Gemeente, wij kunnen eigenlijk met ons menselijk verstand niet begrijpen dat die Heilige Geest in David woonde, ook toen hij zondigde met Bathséba. Hoe kan dat dan? Hoe kan die Heilige Geest nu toch in het hart wonen terwijl Gods kind zo diep kan vallen, zoals David? Weet u waar het geheim ligt? Het geheim ligt in het woord dat de Heere Jezus eenmaal tot Simon Petrus heeft gesproken: Simon, Simon, zie, de satan heeft ulieden zeer begeerd om te ziften als de tarwe; maar Ik heb voor u gebeden, dat uw geloof niet ophoude (Luk.22:31-32).
Want het geloof, gemeente, is het werk van de Heilige Geest. Er is geen geloof zonder het werk van de Heilige Geest. Was de Heilige Geest – mag ik dat eens vragen aan jullie, jongens en meisjes, wat denken jullie? – was de Heilige Geest in het hart van Petrus toen hij daar in de zaal van Kájafas aangesproken werd door een dienstmeisje, en toen Petrus heeft gezegd: Ik ken de Mens niet? Ik ken Jezus helemaal niet. Hij heeft erbij gevloekt, hij heeft het met een eed gezworen. Was de Heilige Geest in zijn hart terwijl hij die Heilige Geest zo heeft bedroefd, op een verschrikkelijke wijze? Toch, die Heilige Geest was er wel, maar het werk van die Geest werd tegengestaan. Want is het niet diezelfde Heilige Geest, Die dat geloof weer doet ontwaken, als Jezus Petrus in de ogen kijkt? En is het niet diezelfde Geest, Die Petrus dan naar buiten doet gaan, bitterlijk wenende?
Zo was die Heilige Geest ook niet weg in het leven van David als hij met Bathséba zondigt. Als de Geest in de raderen is, dan komt dat werk van die Geest ook weer openbaar in het leven. Want die Heilige Geest maakt indachtig alles wat God in Zijn Woord gesproken heeft. Als de Heilige Geest er niet in meekomt, ja, dan kunnen we spreken van zonde, dan kunnen we spreken over ongerechtigheid, maar dan blijven we er koud onder, dan blijven we er gerust onder voortleven. Maar als de Heilige Geest erin meekomt, dan worden die zonden werkelijkheid in ons leven. Dan worden we waar voor God. Toen Nathan tot David kwam, met de boodschap: Gij zijt die man, toen was dat reden voor David om te bidden, te wenen en te vasten. ‘Wees mij genadig, o God, en neem toch Uw Heilige Geest niet van mij.’

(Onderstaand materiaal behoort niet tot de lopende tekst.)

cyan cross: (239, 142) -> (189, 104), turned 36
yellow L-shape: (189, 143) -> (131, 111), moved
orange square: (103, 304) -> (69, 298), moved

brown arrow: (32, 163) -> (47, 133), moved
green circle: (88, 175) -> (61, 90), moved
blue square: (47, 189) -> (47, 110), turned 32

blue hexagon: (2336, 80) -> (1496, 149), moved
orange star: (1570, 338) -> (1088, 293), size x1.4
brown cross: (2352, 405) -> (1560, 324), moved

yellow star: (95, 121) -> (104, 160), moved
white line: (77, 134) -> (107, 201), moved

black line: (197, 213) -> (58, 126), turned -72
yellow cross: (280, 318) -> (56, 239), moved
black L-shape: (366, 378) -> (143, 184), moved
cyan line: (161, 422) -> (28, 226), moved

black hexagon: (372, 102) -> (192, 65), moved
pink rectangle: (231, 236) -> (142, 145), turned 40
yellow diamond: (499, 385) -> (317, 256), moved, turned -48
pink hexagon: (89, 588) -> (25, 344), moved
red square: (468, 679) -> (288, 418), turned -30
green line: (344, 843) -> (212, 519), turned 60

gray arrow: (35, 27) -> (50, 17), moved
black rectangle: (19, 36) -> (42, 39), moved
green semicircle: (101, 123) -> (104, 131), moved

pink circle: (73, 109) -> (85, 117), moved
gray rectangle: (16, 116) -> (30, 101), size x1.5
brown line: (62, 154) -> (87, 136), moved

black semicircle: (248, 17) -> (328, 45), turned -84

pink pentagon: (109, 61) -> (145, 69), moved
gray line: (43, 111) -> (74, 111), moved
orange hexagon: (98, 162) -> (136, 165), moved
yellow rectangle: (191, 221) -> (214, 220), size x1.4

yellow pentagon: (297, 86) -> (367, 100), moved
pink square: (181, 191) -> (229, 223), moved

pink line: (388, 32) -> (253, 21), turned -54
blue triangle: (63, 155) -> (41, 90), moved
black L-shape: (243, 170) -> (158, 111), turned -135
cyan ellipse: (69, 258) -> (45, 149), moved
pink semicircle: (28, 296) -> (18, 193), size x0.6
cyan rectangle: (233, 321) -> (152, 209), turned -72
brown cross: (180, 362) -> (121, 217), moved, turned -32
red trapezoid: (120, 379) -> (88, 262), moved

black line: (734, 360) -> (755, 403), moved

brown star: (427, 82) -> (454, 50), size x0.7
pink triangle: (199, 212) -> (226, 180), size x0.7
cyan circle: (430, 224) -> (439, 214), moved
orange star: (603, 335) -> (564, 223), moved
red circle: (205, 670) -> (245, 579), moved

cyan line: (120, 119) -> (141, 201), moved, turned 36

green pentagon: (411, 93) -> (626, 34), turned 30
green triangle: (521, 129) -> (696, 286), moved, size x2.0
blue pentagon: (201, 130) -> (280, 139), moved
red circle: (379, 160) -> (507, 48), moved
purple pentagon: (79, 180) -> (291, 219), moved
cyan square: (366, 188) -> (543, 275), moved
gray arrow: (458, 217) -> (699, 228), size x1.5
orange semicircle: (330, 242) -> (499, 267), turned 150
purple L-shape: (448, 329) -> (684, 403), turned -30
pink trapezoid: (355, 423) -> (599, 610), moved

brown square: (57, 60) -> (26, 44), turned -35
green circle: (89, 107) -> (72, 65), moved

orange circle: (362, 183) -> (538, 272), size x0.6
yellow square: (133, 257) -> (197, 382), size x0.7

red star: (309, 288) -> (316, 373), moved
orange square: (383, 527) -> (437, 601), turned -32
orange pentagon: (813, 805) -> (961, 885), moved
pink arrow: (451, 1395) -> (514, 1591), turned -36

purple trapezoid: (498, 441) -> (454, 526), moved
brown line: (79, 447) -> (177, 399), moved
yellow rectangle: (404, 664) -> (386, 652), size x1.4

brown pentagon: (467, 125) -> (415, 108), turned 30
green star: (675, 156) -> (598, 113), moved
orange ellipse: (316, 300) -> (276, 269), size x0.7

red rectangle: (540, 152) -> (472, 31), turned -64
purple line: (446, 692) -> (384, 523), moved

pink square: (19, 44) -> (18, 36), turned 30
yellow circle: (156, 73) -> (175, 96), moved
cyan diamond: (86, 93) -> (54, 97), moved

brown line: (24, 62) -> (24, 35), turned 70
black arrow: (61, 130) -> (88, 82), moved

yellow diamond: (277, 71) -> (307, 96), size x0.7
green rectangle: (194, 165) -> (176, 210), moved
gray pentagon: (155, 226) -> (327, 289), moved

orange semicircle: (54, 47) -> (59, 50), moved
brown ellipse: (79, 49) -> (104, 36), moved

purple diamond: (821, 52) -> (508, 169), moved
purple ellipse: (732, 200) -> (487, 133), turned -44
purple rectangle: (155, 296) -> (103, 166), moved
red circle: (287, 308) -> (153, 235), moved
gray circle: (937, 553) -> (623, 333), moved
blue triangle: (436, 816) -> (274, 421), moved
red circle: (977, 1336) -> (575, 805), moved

Dan zou je tegen David kunnen zeggen in die omstandigheden: ‘David, luister eens, versta je dan het woord van de Heere niet, Die gezegd heeft: Mijn Geest is in u, en Die zal bij u blijven tot in der eeuwigheid; en Mijn verbond is vast en onverbreekbaar? Zou Ik het zeggen en niet doen, spreken en niet bestendig maken?’
Ja, gemeente, zo redeneert het schijngeloof. Maar waar genade verheerlijkt wordt, gaan we er iets van verstaan dat God niet verplicht is om Zijn beloften te vervullen, maar dan wordt het een wónder dat God Zijn belofte vervult, ondanks onze zonden en ondanks onze ongerechtigheden! Dan wordt inderdaad dat gebed van David in de beleving geboren: ‘Verwerp mij toch niet van Uw aangezicht, en laat Uw Heilige Geest toch niet van mij wijken.’
Maar we mogen toch niet twijfelen aan de onveranderlijkheid van God, we mogen toch niet twijfelen aan de vastheid van Gods verbond? Nee, dat doet David ook niet, maar hij is het niet meer waardig dat hij een kind van God is. Hij is het niet meer waardig dat de Heilige Geest in zijn hart zou wonen, in die bron van alle vuile wanbedrijven.
Wat kunnen we daaruit leren, gemeente? Wel, dat de inwoning van de Heilige Geest niet een werk van mensen is. En als we de Heilige Geest ontvangen, en Hij in ons woont, om ons indachtig te maken, deelachtig te maken alles wat we in Christus hebben, dan is dat alleen maar Gods soevereine genade, die die Heilige Geest schenkt. Die duur verworven Geest, Die Christus verworven heeft door Zijn lijden en sterven.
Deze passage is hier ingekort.